Oh, Google. Will you ever release an AI product successfully on the first try?
Less than a month after launching Gemini, its highly anticipated ChatGPT competitor, Google faced substantial criticism for what were confirmed to be staged interactions in its promotional demo. Recent research indicates that the most advanced version available to consumers, Gemini Pro, lags behind OpenAI’s GPT-3.5 Turbo large language model (LLM) in most tasks.
The findings, presented by a team from Carnegie Mellon University and BerriAI in their paper “An In-depth Look at Gemini’s Language Abilities,” reveal that Gemini Pro performs slightly worse than GPT-3.5 Turbo across various tasks. The paper, published on arXiv.org, highlights that as of December 19, 2023, Gemini Pro's accuracy is notably less impressive than that of OpenAI's older model.
Google’s spokesperson responded, asserting that internal research shows Gemini Pro surpasses GPT-3.5 and that a more powerful version, Gemini Ultra, is coming in early 2024, reportedly outperforming GPT-4 in internal tests. They stated, “Gemini Pro outperforms inference-optimized models like GPT-3.5 and performs comparably with other leading models.”
The researchers tested four LLMs: Google Gemini Pro, OpenAI GPT-3.5 Turbo, GPT-4 Turbo, and Mistral’s Mixtral 8x7B. They used an AI aggregator site, LiteLLM, to assess the models over four days, utilizing various prompts, including 57 multiple-choice questions across STEM, humanities, and social sciences.

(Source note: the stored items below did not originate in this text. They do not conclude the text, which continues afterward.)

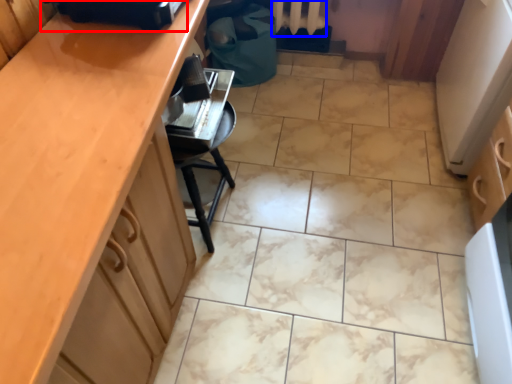 Question: Which of the following is the closest to the observer, appliance (highlighted by a red box) or radiator (highlighted by a blue box)?

Choices:
 (A) appliance
 (B) radiator

Answer: (A) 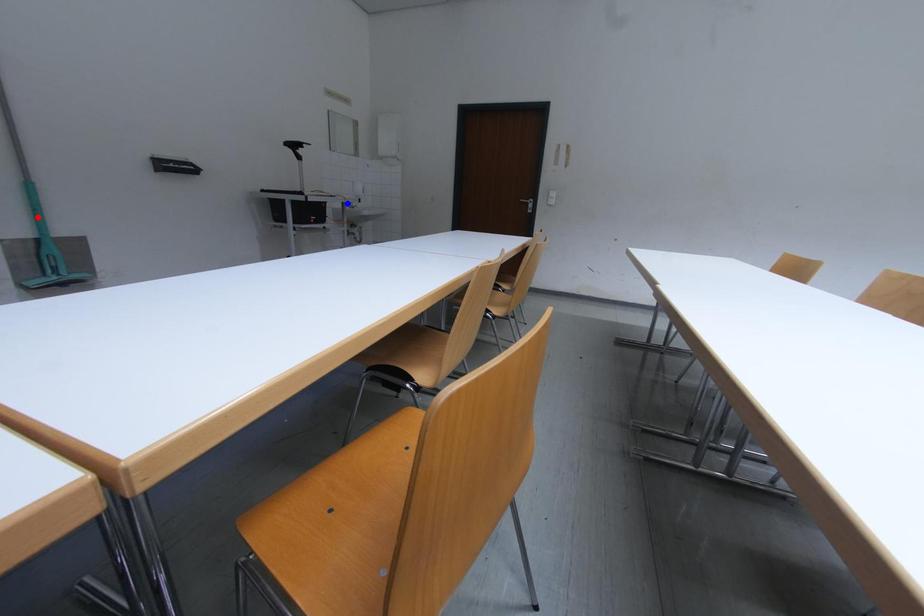 Question: Two points are marked on the image. Which point is closer to the camera?

Choices:
 (A) Blue point is closer.
 (B) Red point is closer.

Answer: (B) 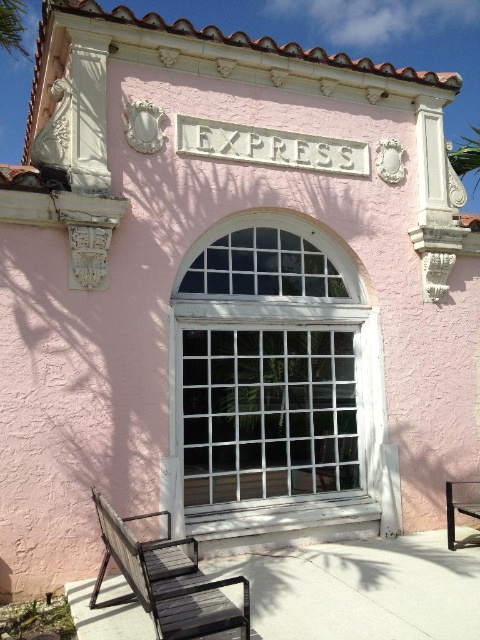 Question: Based on their relative distances, which object is nearer to the wooden bench at lower right?

Choices:
 (A) wooden park bench at lower left
 (B) white glass window at center

Answer: (B)

Question: Does white glass window at center have a greater width compared to wooden park bench at lower left?

Choices:
 (A) no
 (B) yes

Answer: (B)

Question: Which object is farther from the camera taking this photo?

Choices:
 (A) wooden park bench at lower left
 (B) wooden bench at lower right

Answer: (B)

Question: Which point is farther from the camera taking this photo?

Choices:
 (A) (446, 532)
 (B) (285, 364)
 (C) (236, 580)

Answer: (A)

Question: In this image, where is wooden park bench at lower left located relative to wooden bench at lower right?

Choices:
 (A) above
 (B) below

Answer: (A)

Question: Is white glass window at center closer to camera compared to wooden park bench at lower left?

Choices:
 (A) no
 (B) yes

Answer: (A) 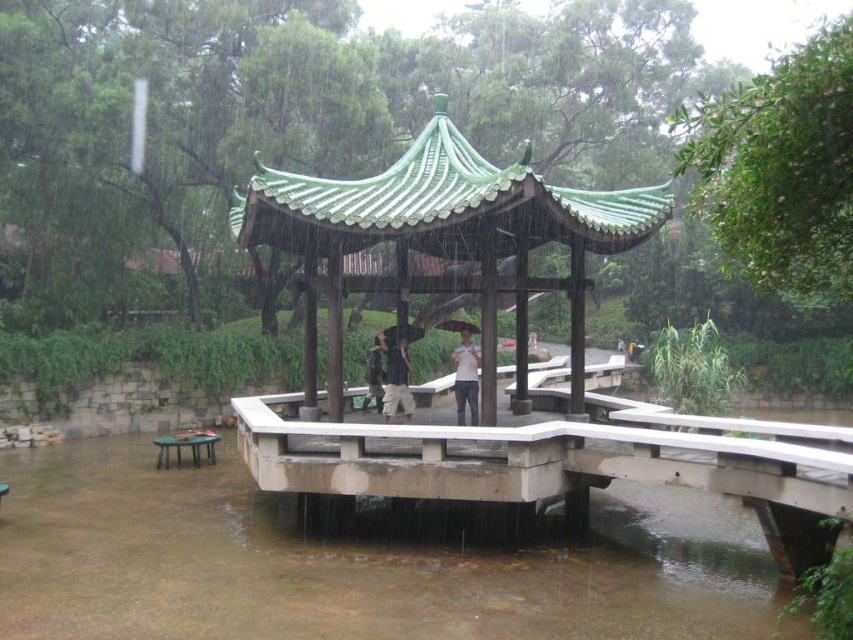 Question: Which point appears farthest from the camera in this image?

Choices:
 (A) (369, 380)
 (B) (161, 448)
 (C) (412, 237)

Answer: (B)

Question: Is dark blue fabric umbrella at center positioned behind transparent plastic umbrella at center?

Choices:
 (A) yes
 (B) no

Answer: (B)

Question: Which object is positioned closest to the clear concrete flood at lower center?

Choices:
 (A) green glazed tile gazebo at center
 (B) dark blue fabric umbrella at center
 (C) white matte shirt at center
 (D) transparent plastic umbrella at center

Answer: (A)

Question: Does white matte shirt at center lie in front of black matte umbrella at center?

Choices:
 (A) yes
 (B) no

Answer: (A)

Question: Does green glazed tile gazebo at center have a lesser width compared to dark blue fabric umbrella at center?

Choices:
 (A) no
 (B) yes

Answer: (A)

Question: Which object appears farthest from the camera in this image?

Choices:
 (A) transparent plastic umbrella at center
 (B) dark blue fabric umbrella at center

Answer: (A) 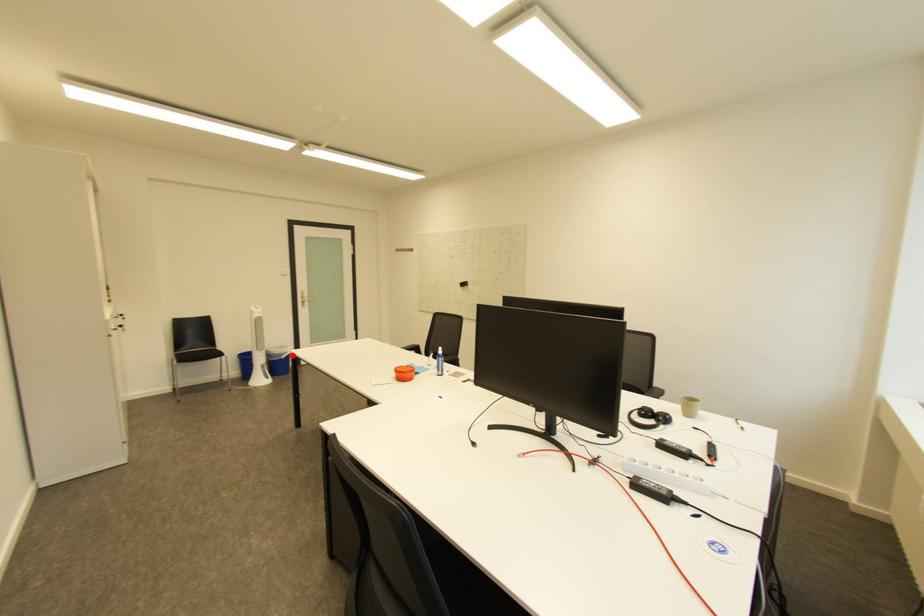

In their knowledge-based QA test, Gemini Pro scored 64.12/60.63, while GPT-3.5 Turbo achieved 67.75/70.07 and GPT-4 Turbo scored 80.48/78.95. Notably, Gemini consistently favored answer choice “D,” indicating a bias potentially due to insufficient instruction-tuning for multiple-choice formats. Furthermore, it struggled with specific categories such as human sexuality and formal logic due to safety response restrictions.
Gemini Pro did outperform GPT-3.5 Turbo in high school microeconomics and security questions; however, these gains were minimal. When testing longer or more complex queries, Gemini Pro showed decreased accuracy compared to both GPT models, although it excelled in word sorting and symbol manipulation tasks.
In programming capabilities, Gemini was again found lacking, performing worse than GPT-3.5 Turbo in completing Python code tasks. While Gemini Pro showed promise in language translation—outperforming GPT-3.5 Turbo and GPT-4 Turbo in several languages—it also exhibited a tendency to block responses across many language pairs due to content moderation.
The implications of these findings are significant for Google’s AI ambitions. As the release of Gemini Ultra approaches, Google may continue to trail OpenAI in generative AI performance. Interestingly, the research also indicated that Mistral's Mixtral 8x7B performed worse than GPT-3.5 Turbo across most tasks, suggesting that while Gemini Pro is not the best, it still outperforms some emerging competitors.
Overall, the study reinforces the notion that OpenAI currently maintains its lead in the generative AI landscape. As noted by experts like University of Pennsylvania professor Ethan Mollick, for most individual applications, GPT-4 remains the superior choice — at least until Gemini Ultra is released next year.